Serving the right markets
As the need for commercial EV infrastructure grows, some vehicle classifications represent stronger markets, Kushman said.
Class 4 and 5 vehicle represent the sweet spot between mileage and a fuel efficiency for commercial EVs, he said. “When we electrify those routes, the total cost of ownership impact is great.” [wpdatatable id=10]
The total cost of ownership and transportation are key components in EV adoption, despite the pressures of emissions standards, according to Ryder System’s qualitative analysis of the markets published May 8. The total cost for an EV to transport still exceeds diesel vehicles across every vehicle classification, and especially the heavy-duty market.
According to the Ryder report, it costs:
- 5% more to transport for light-duty transit vans;
- 114% more to transport for heavy-duty tractors; and
- 67% more to transport for an all-electric mixed fleet consisting of 25 light-duty vehicles, 25 medium-duty vehicles and 25 heavy-duty vehicles.
As costs are much higher for heavy-duty vehicles, the commercial EV market continues to prioritize the more cost-effective, light-duty and medium-duty, commercial EVs.
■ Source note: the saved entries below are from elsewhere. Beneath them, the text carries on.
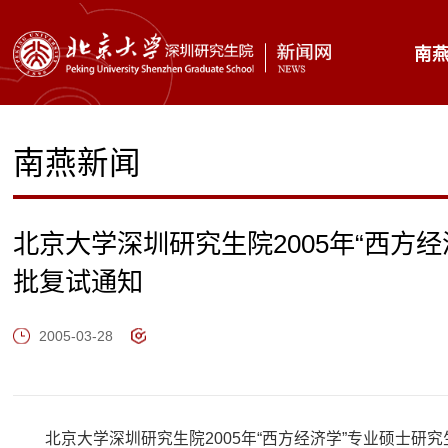
南
南燕新闻
北京大学深圳研究生院2005年“西方
批复试通知
2005-03-28
北京大学深圳研究生院2005年“西方经济学”专业硕士研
As a result, there are limited opportunities for commercial EV charging for Class 7 and Class 8 heavy-duty tractors, Wells Fargo’s Fitzjerrells told EFN.
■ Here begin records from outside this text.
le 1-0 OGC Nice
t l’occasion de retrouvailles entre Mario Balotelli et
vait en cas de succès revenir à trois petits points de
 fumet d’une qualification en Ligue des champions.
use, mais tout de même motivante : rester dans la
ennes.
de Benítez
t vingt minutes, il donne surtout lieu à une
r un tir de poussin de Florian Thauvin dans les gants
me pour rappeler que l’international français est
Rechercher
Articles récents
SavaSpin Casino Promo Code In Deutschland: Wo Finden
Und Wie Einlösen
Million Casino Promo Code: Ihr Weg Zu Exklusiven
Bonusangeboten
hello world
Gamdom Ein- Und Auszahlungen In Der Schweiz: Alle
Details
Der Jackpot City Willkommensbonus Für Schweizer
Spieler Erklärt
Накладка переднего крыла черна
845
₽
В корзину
“There just haven’t been as many opportunities in the in the class 7 and 8 [space], and a lot of that is backed by the OEMs, because that’s their product and their finance company,” he said. “We’ll look at those, but most of the conversation has been around the Class 3 to Class 6.”
Changing EV, financial services markets
While a secondary market for commercial EVs should develop as more units enter the market, the development of that market also presents the issue of a potential secondary market for commercial chargers, Mitsubishi HC Capital America’s Critelli said.
“You’ll see a secondary market for BEV’s, Fuel Cell EV’s and hydrogen trucks, but we’re just not there yet because it hasn’t been around long enough,” he said. “With Commercial EV Chargers, there is no secondary market, so what’s going to be interesting is, will that ever develop”.
The more than 50% projected decline in costs for the commercial EV units by 2030, according to research firm Statista, also provides reason for optimism, Salim Youssefzadeh, CEO and co-founder of charging and Class 8 electric truck provider Watt EV, told EFN.
In addition to charging depots and chargers in four California locations, WattEV has developed a truck-as-a-service program to facilitate owner operators’ transition to EVs. The company has tested BYD, Daimler, Volvo, Nikola, and other units, as part of its 30 unit fleet in California, Youssefzadeh said.
“From an economics perspective, over the long term we are seeing the price of infrastructure coming down as well as we anticipate the cost of the trucks long term to start coming down,” he said. “That may not be the case today, but in the future, we do see it going in that direction.”
CaaS, TaaS future
CaaS and transportation-as-a-service emerged as customers sought more holistic services from finance providers and those customer expectations continue to bring change to the financial services industry, Mitsubishi HC Capital America’s Critelli said.
“Our customers are demanding more and more out of financial services companies to provide creative finance solutions outside of the traditional loan and lease,” he said. “We come from a world in financial services where we’ve become accustomed to having to do it all on our own; we originate, we fund, we book, we bill, we collect, and it’s end-to-end financing.
That’s going to change, so the time has come to embrace that change in order to deliver solutions that our customers are demanding,” Critelli said.